AIM OF THE EXERCISE: Repeat the data exactly. Pictures are not part of the copy.

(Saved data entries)
===============
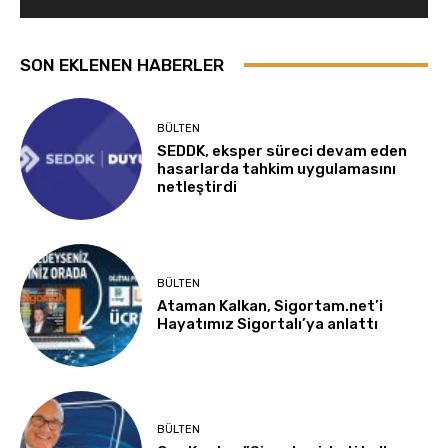
SON EKLENEN HABERLER
BÜLTEN
SEDDK, eksper süreci devam eden
hasarlarda tahkim uygulamasını
netleştirdi
BÜLTEN
Ataman Kalkan, Sigortam.net’i
Hayatımız Sigortalı’ya anlattı
BÜLTEN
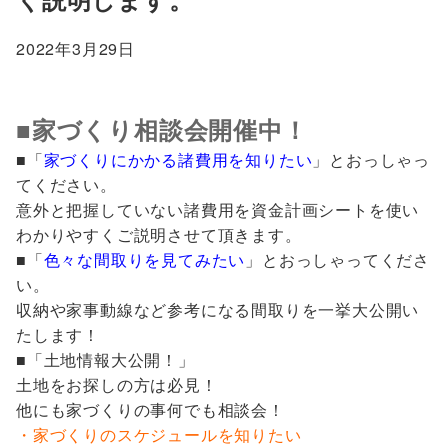
2022年3月29日
■家づくり相談会開催中！
■「
家づくりにかかる諸費用を知りたい
」とおっしゃっ
てください。
意外と把握していない諸費用を資金計画シートを使い
わかりやすくご説明させて頂きます。
■「
色々な間取りを見てみたい
」とおっしゃってくださ
い。
収納や家事動線など参考になる間取りを一挙大公開い
たします！
■「土地情報大公開！」
土地をお探しの方は必見！
他にも家づくりの事何でも相談会！
・家づくりのスケジュールを知りたい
===============
ANSWER SPACE:
SON EKLENEN HABERLER
BÜLTEN
SEDDK, eksper süreci devam eden
hasarlarda tahkim uygulamasını
netleştirdi
BÜLTEN
Ataman Kalkan, Sigortam.net’i
Hayatımız Sigortalı’ya anlattı
BÜLTEN
2022年3月29日
■家づくり相談会開催中！
■「
家づくりにかかる諸費用を知りたい
」とおっしゃっ
てください。
意外と把握していない諸費用を資金計画シートを使い
わかりやすくご説明させて頂きます。
■「
色々な間取りを見てみたい
」とおっしゃってくださ
い。
収納や家事動線など参考になる間取りを一挙大公開い
たします！
■「土地情報大公開！」
土地をお探しの方は必見！
他にも家づくりの事何でも相談会！
・家づくりのスケジュールを知りたい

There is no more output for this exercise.